Book Review – Real Cajun

Real Cajun – Rustic Home Cooking from Donald Link’s Louisiana by Donald Link with Paula Disbrowe.  Photographs by Chris Granger.  Clarkson Potter Publishers 2009

 I can’t help but be intrigued by a book that opens with instructions on how to make bacon in a home kitchen.  Upon reading the instructions for Homemade Bacon you start to think to yourself “hey I could do that”.  Without giving away too much information: ten days, sitting undisturbed, curing in the back of the refrigerator and then one hour in a smoker.  Sounds a lot easier then you probably thought.  Don’t worry that this recipe will make too much bacon, every bite of it will get used.  Before reading this book I thought that 60% of the dishes served in Louisiana contain bacon, 30% use shrimp, sausage or crawfish and the remaining 10% use bacon, sausage and shrimp, but I was pleasantly surprised at the variations and different fresh, locally sourced ingredients that are used in traditional Cajun cooking.

 Cajun cooking is not just a piece of meat or chicken coated in some hot spices and cooked in a cast-iron pan until it looks burnt.  The idea of spicy, blackened food as “authentic Cajun” may have been served up for TV viewers and by chain restaurants in the 1980’s, but this is not the type of food an honest Cajun would serve to family and friends.  Link provides us with true, down home, style dishes that his family cooked back home in Acadia Parish.  This means rice, crawfish, gumbo, corn bread and greens in pork fat.  This is the real Cajun food not the generic, citified and over seasoned dishes served to the tourists on Bourbon Street.

 Link is the owner of two very popular New Orleans restaurants, Herbisaint and Cochon.  The James Beard Foundation named him the Best Chef in the South in 2007 and Cochon is listed on many of the “Best in America” surveys.  Link has a solid grounding in the classics, having graduated from the California Culinary Academy before returning home to New Orleans, so his wife could attend Tulane University.

 The 80 photographs give a real feel for what life is like on the bayou.  Link, writing in an easy, conversational style, talks about growing up in the Acadian region of Louisiana and the joy of family gatherings.  There are even suggestions for activities when planning a trip to New Orleans for Jazz Fest or what not to do the next time you go turtle hunting.  The way Link talks about his family and friends comes across the page as real love and not as if he was just using them to set the mood for his book.

 The traditional Cajun recipes all start with a brief personal introduction about the dish, contain a list of easily purchased ingredients and excellent, well written instructions to help even the inexperienced cook recreate the dishes.  No Cajun cookbook would be complete without recipes for such dishes as: Smothered Pork Roast over Rice, Crawfish Etouffee, Seafood Gumbo, Fried Chicken, Chicken and Sausage Jambalaya or everything you need for a do-it-yourself Crawfish Boil.

 Cathy’s Shrimp, Corn and Tomato Stew is a hearty mixture served over rice.  The Broccoli, Rice and Cheddar Casserole is a church basement, style classic that is given a new life when Link uses his homemade Cream of Mushroom Soup instead of canned concentrate.  The Cast-Iron Hush Puppies contain a puree of jalapenos, scallions and parsley, which adds a bright fresh taste, as well as green color, to a traditional southern side dish.  Link includes recipes for dessert, and before you ask, no they don’t call for either bacon or crawfish.  The picture of Chocolate Yummy might look like a typical pot-luck type of desert that was quickly thrown together using a box of instant pudding and a container of frozen whipped topping, but the quality of the fresh ingredients, homemade custard and whipped cream elevate this home-style dish to something that you would proudly serve at any family gathering.

 With heartfelt stories of real life in Cajun country and wonderful recipes that are well written and easy to follow Real Cajun easily earns a rating of three spatulas.

Book Review – Yolele!

Yolele!
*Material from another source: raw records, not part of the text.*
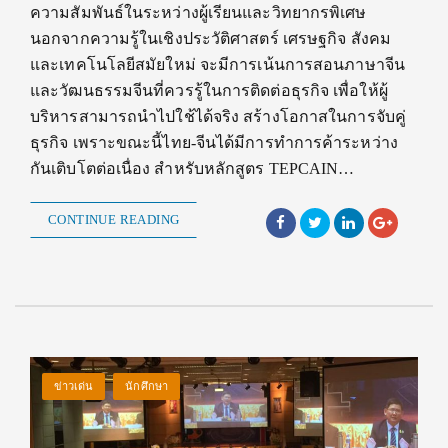
ความสัมพันธ์ในระหว่างผู้เรียนและวิทยากรพิเศษ
นอกจากความรู้ในเชิงประวัติศาสตร์ เศรษฐกิจ สังคม
และเทคโนโลยีสมัยใหม่ จะมีการเน้นการสอนภาษาจีน
และวัฒนธรรมจีนที่ควรรู้ในการติดต่อธุรกิจ เพื่อให้ผู้
บริหารสามารถนำไปใช้ได้จริง สร้างโอกาสในการจับคู่
ธุรกิจ เพราะขณะนี้ไทย-จีนได้มีการทำการค้าระหว่าง
กันเติบโตต่อเนื่อง สำหรับหลักสูตร TEPCAIN…
CONTINUE READING
ข่าวเด่น
นักศึกษา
Recipes from the Heart of Senegal by Pierre Thiam 

Photography by Adam Bartos 

Lake Isle Press 2008

 I had never seen a cookbook concerning cooking in Senegal, so when I picked up Yolele! I didn’t know what to expect.  Having the occasion to read Yolele! provided a unique opportunity to learn about a cuisine from the part of the world that is usually ignored by the culinary main stream.  The dishes presented in the book seem as if the local people took ingredients and methods from Portugal, France and the Middle East, then combined local produce and spices and mixed it all together to create unique, but still familiar, dishes.  Senegal, being located on the west coast of Africa, has historically been a melting pot of European, African and Middle Eastern cultures.  The author, Pierre Thiam, who owns two critically acclaimed restaurants in Brooklyn, compares the cuisine of Senegal to that of Louisiana Creole cooking, where many different cultures have come together to create something new and delicious.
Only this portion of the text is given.